The speed and intensity of New Zealand's "go hard and go early" response to Covid-19 was globally unprecedented.
Our country had the quickest trajectory to reach the highest score in an international index.
That's been pointed out in an ESR-led study just published in the journal Lancet Public Health, which holds New Zealand up as something of an exemplar for other countries to learn from.
The study is also the first to have assessed the impacts of a country's public health decision-making on the spread of Covid-19 - and reaching a national goal of elimination.
However, it's also highlighted the need to address a problem that was flagged early in New Zealand's Covid-19 experience - systemic barriers around access to healthcare.
The paper unpacked and analysed how New Zealand's science-informed public health measures managed the first wave up to May 13 - a period that saw 1503 cases, 95 hospitalisations and 22 deaths.
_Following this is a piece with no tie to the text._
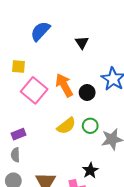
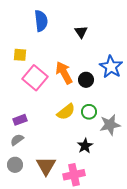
blue semicircle: (40, 31) -> (41, 21), turned 130
gray semicircle: (15, 155) -> (17, 140), turned 56
black star: (90, 170) -> (85, 146), moved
Nearly half of those cases - 702 - were linked to just 34 local outbreaks.
Most of New Zealand's cases in that first wave - or 69 per cent - were linked to overseas travel, and tended to be younger adults, Europeans, and with higher socioeconomic statuses.
Still, New Zealand recorded among the lowest numbers of cases and deaths from Covid-19 reported internationally during the first wave, lead author and ESR public health physician Dr Sarah Jefferies said.
Over the crucial 10-day period where New Zealand moved to lockdown, the estimated average daily case infection rate peaked at 8.5 cases per million - and afterward sharply dropped by 62 per cent.
"There was a marked reduction in the spread of disease in the first two weeks of lockdown, and with large improvements in testing capacity, targeting of testing in high risk and vulnerable people, and improving case and contact management, contacts were increasingly traced and cases rapidly detected," Jefferies said.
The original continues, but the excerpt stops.